Linda was moved to a nursing home and placed under guardianship. The court-appointed guardians spent countless hours seeking restraining orders to keep Victor away, but he sneaked into the nursing home or sent friends to visit her.
More than a year and a half after the rescue, the case was referred to the Snohomish County prosecutor.
In an interview, Parrick couldn't hide his frustration with the slow and ineffective legal process.
"This system is set up to fail," he said. "Linda David, quite truthfully, is one of, what, hundreds out there? You can imagine how many more people there are in adult family homes and nursing homes that are going through the same thing."
As for the people in that system, they express remorse about what happened. Eagle Bear of DSHS teared up as he talked about the case. Even Bergstrom, who was generally defensive of DSHS, said: "I feel so bad. Here I was the supervisor all this time."

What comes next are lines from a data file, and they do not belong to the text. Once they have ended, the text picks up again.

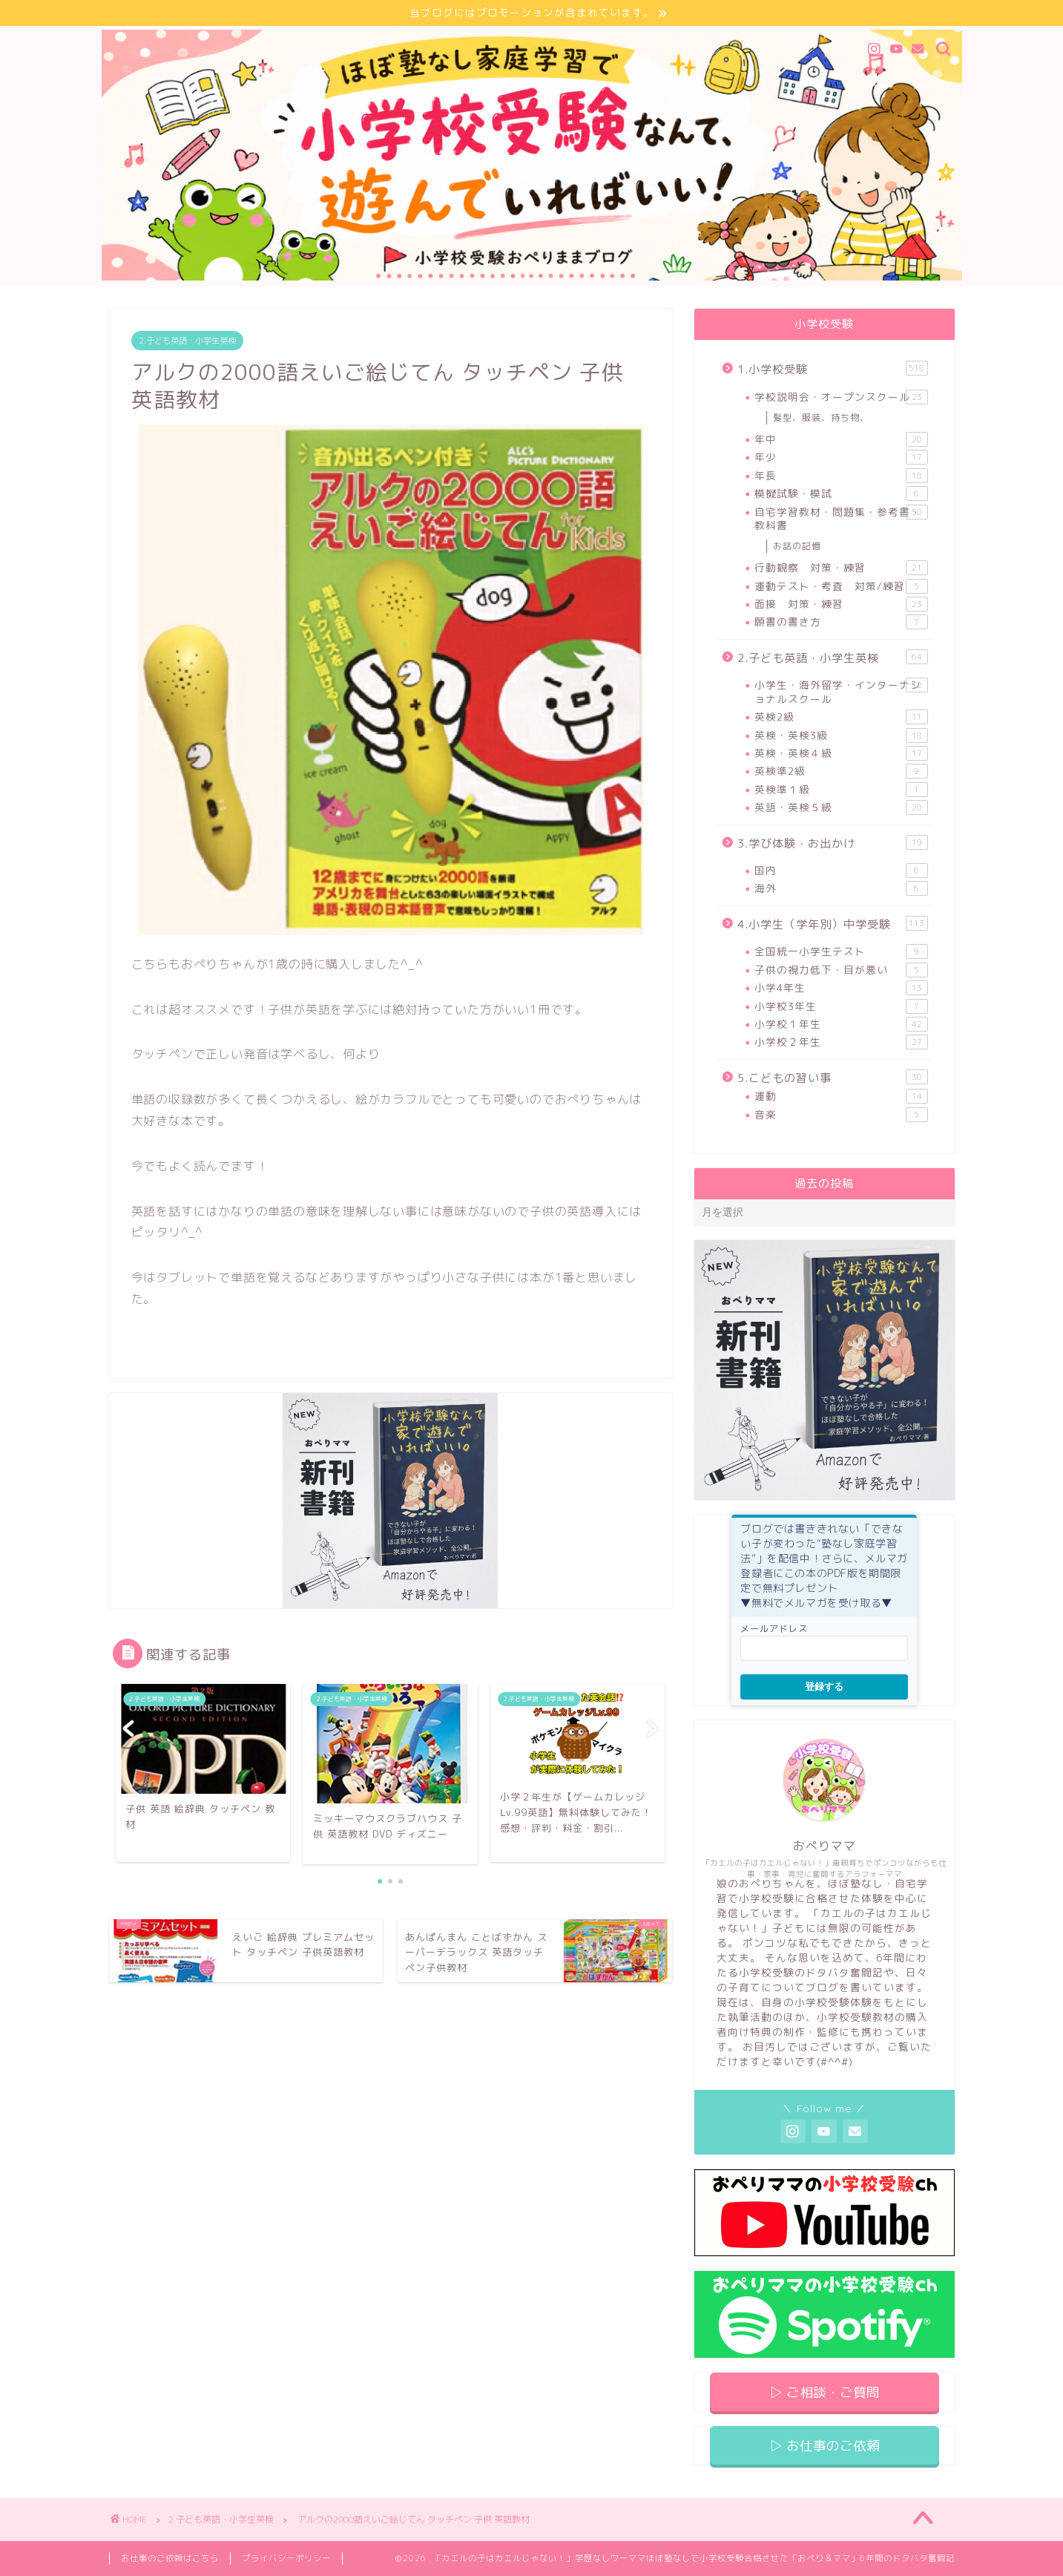 The image size is (1063, 2576). What do you see at coordinates (832, 1077) in the screenshot?
I see `5.こどもの習い事` at bounding box center [832, 1077]. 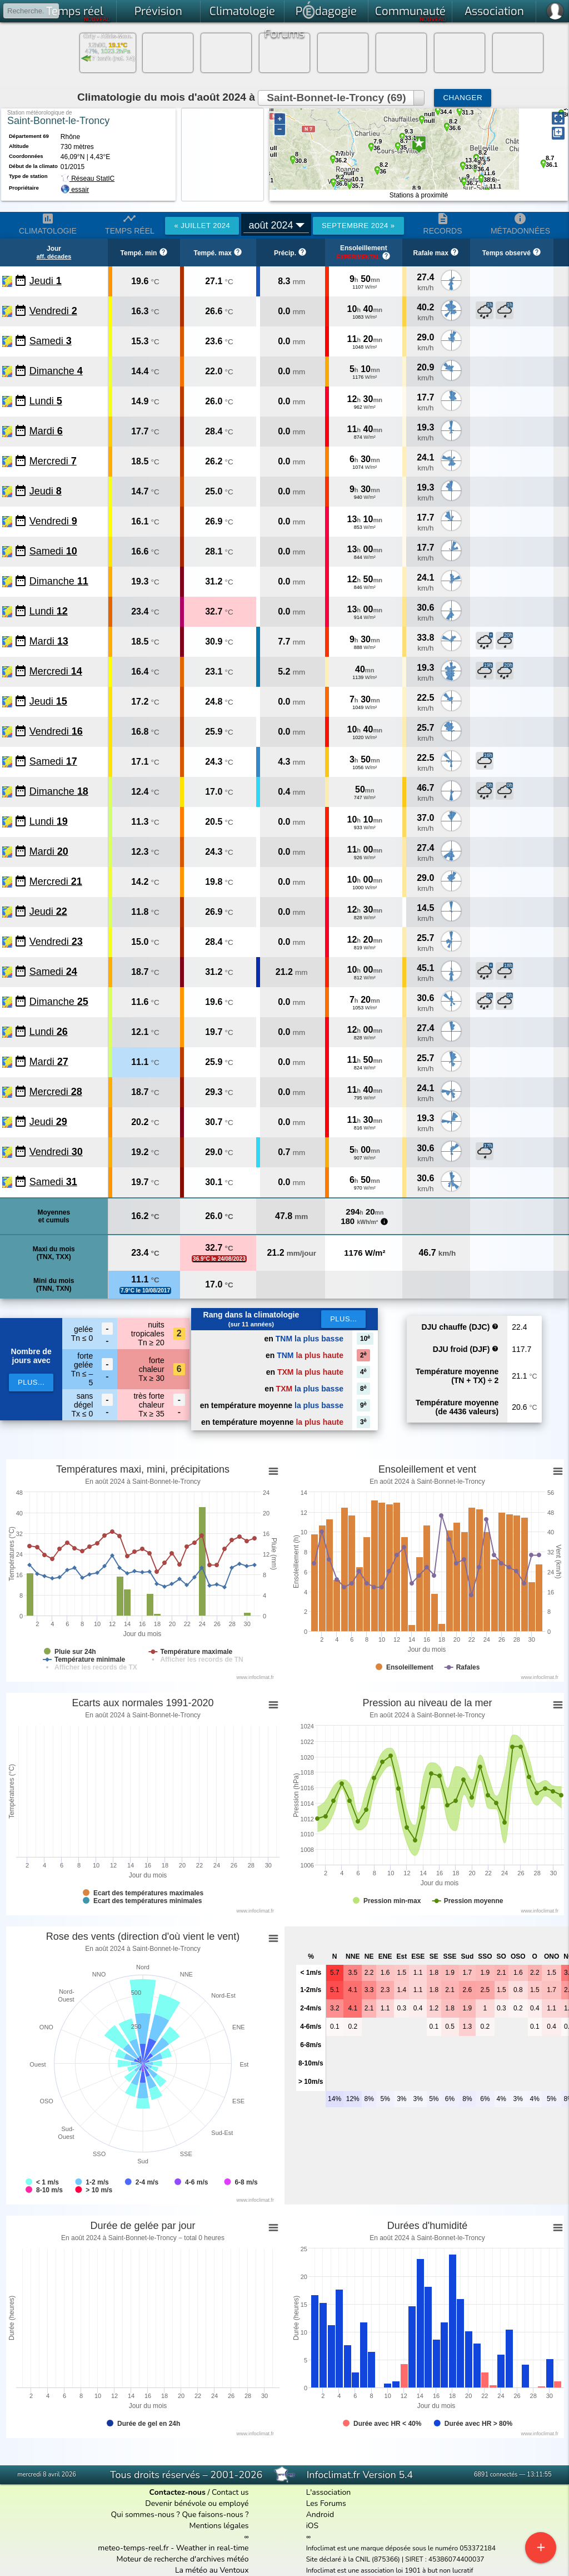 This screenshot has width=569, height=2576. Describe the element at coordinates (328, 2492) in the screenshot. I see `L'association` at that location.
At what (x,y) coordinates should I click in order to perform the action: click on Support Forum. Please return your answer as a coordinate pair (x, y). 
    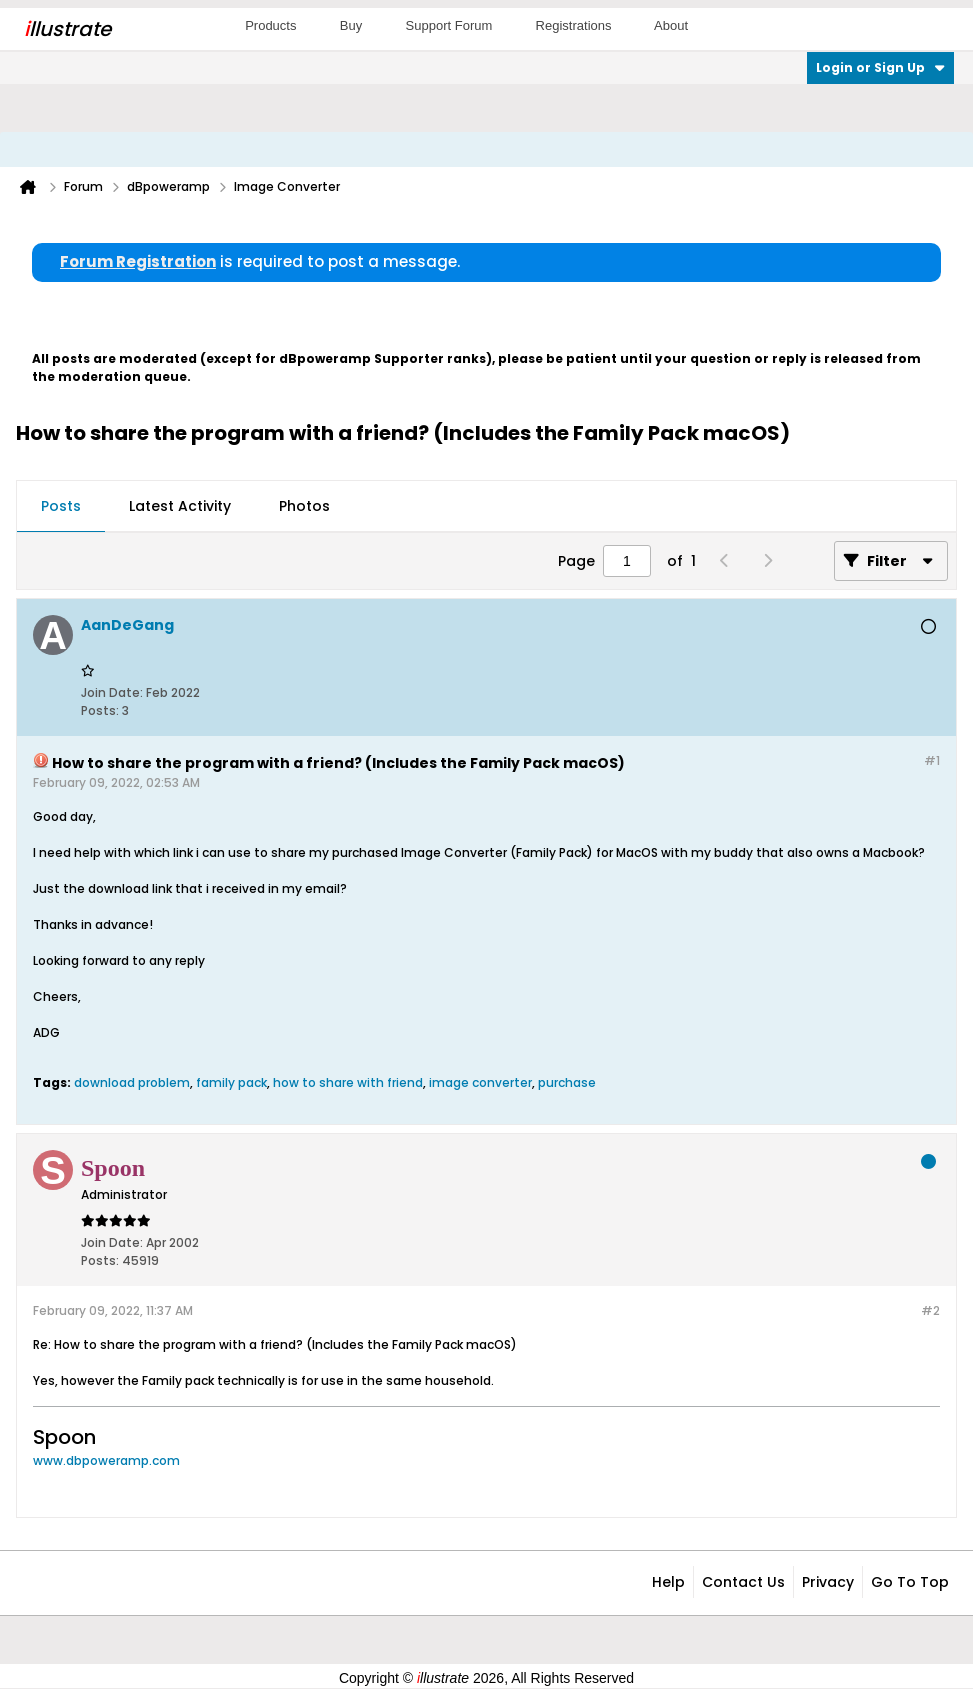     Looking at the image, I should click on (449, 25).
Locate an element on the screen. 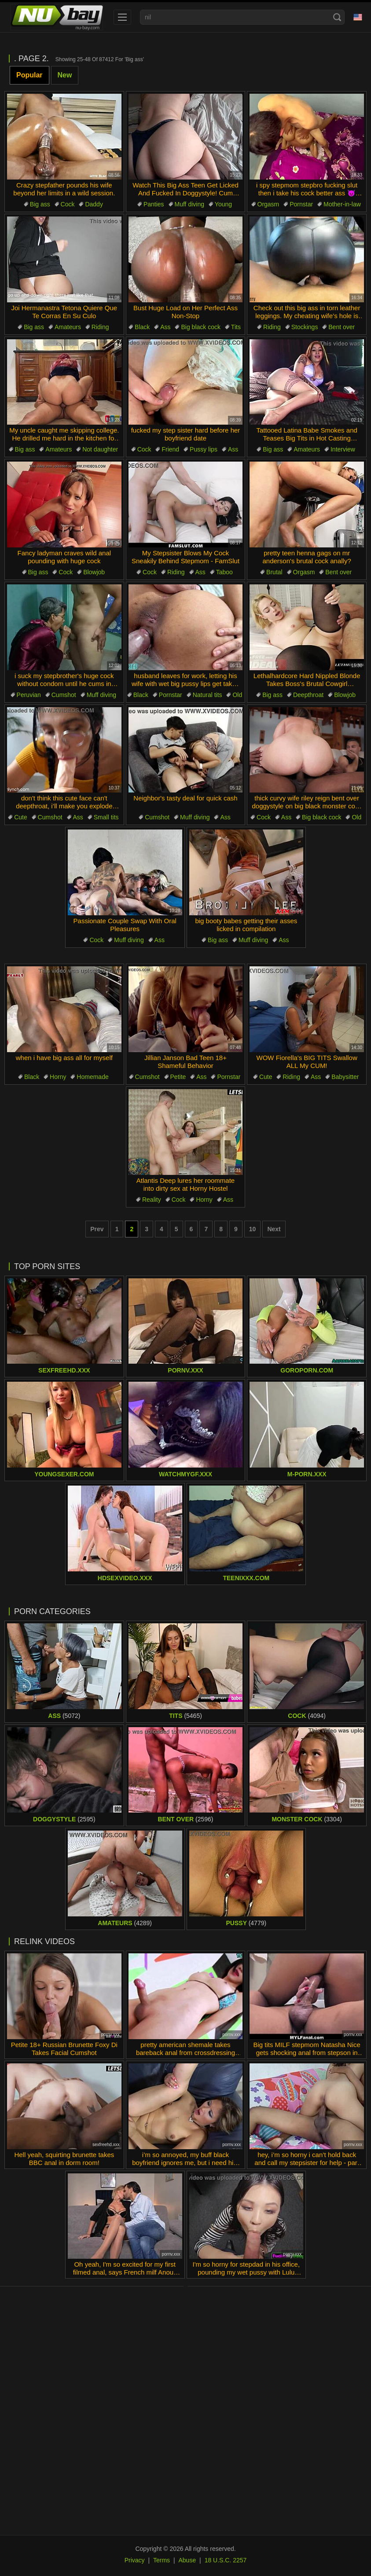 The image size is (371, 2576). [Search] is located at coordinates (337, 17). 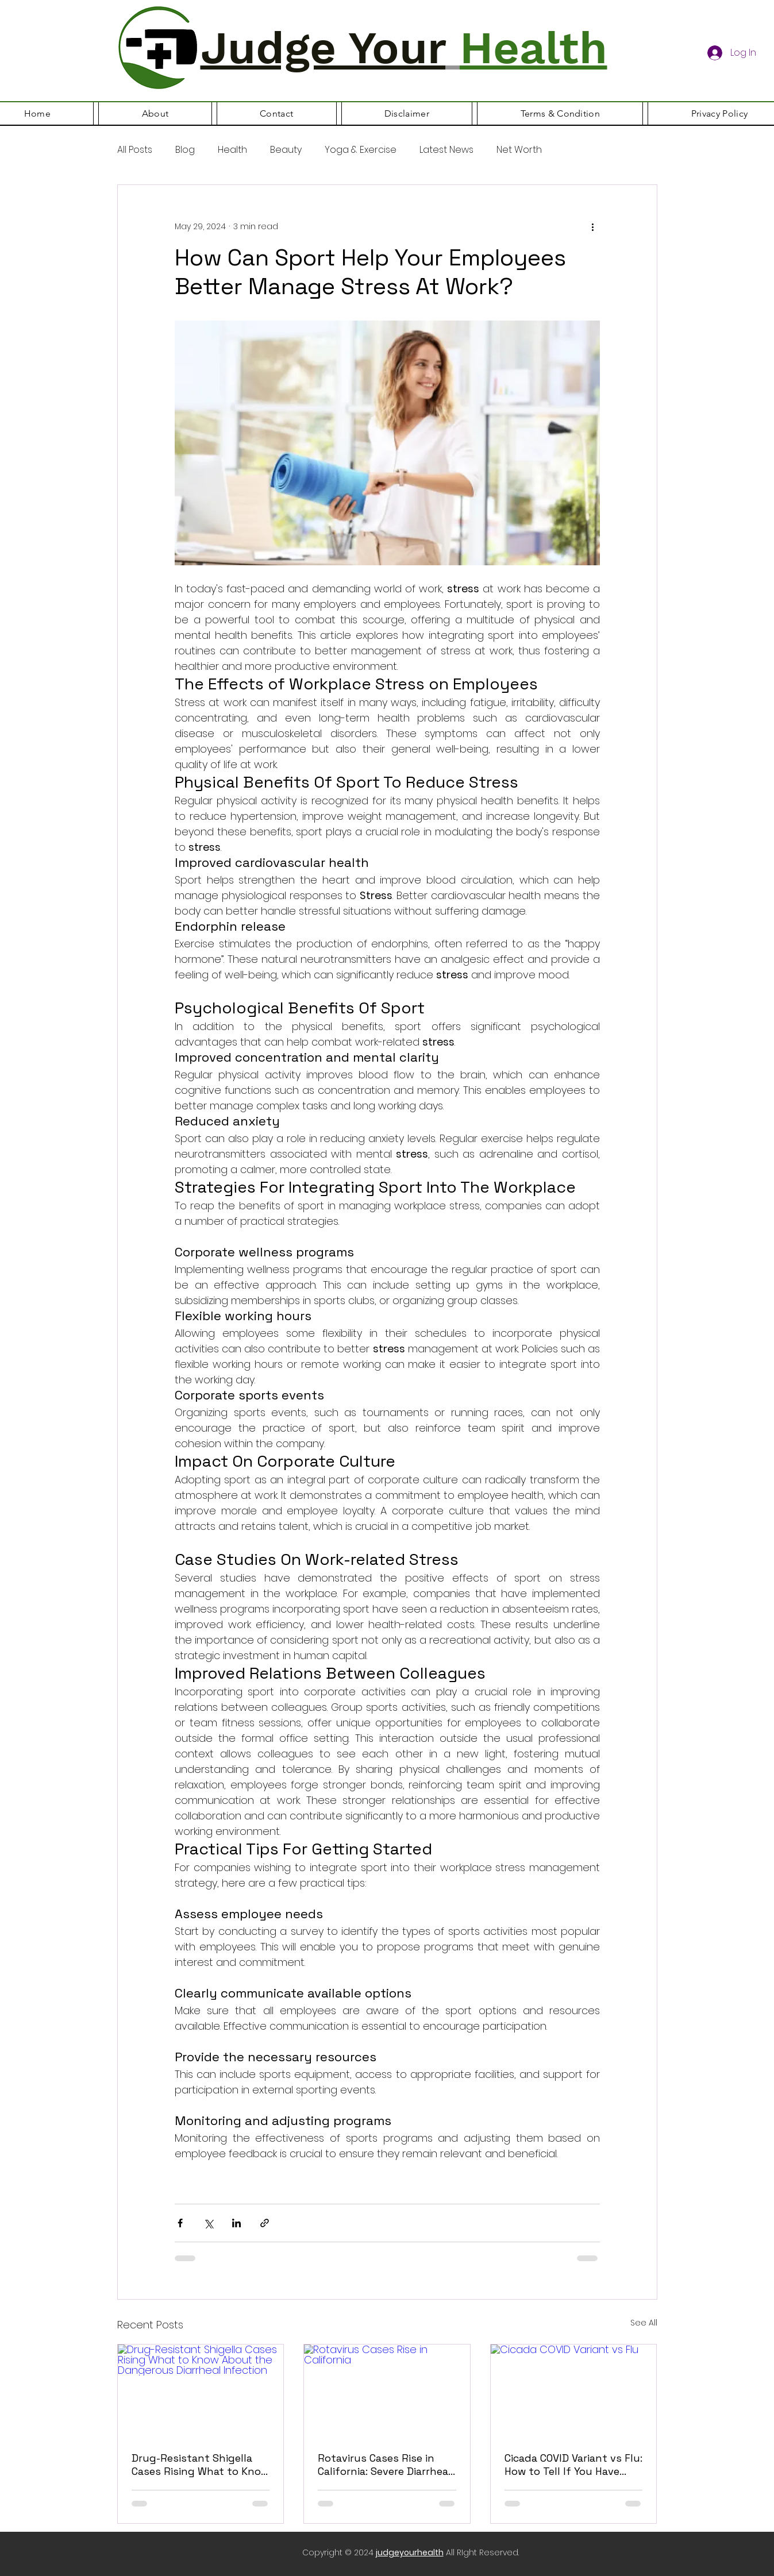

Along with remorse, for social workers and for Victor David's former neighbors, is anger. Anger that Victor David remains free.
"Is he that smart," asked former neighbor Barry Hawkes, "that he can get through all these loopholes?"
`Vic cannot hurt me anymore'
From her nursing-home bed, Linda can barely raise one arm. Her body is a living history of years of abuse.
Her eyes, her ears, her forehead, her nose - all bear the evidence of what she describes as "very, very hard" beatings by her husband.
She slurs some words, then suddenly utters clear sentences.
She remembers the boat, the dogs, the filth, the pain, the helplessness.
"No way I could get off to get help," she said. "That was home. I never had anywhere else."
Now, at last, "I feel a whole lot safer," she said. "I feel that Vic cannot hurt me anymore."
Finally, she hopes her story will help those who are abused, and those who suspect abuse:
"If they knew what happened to me," she said, "they could have prevented it themselves."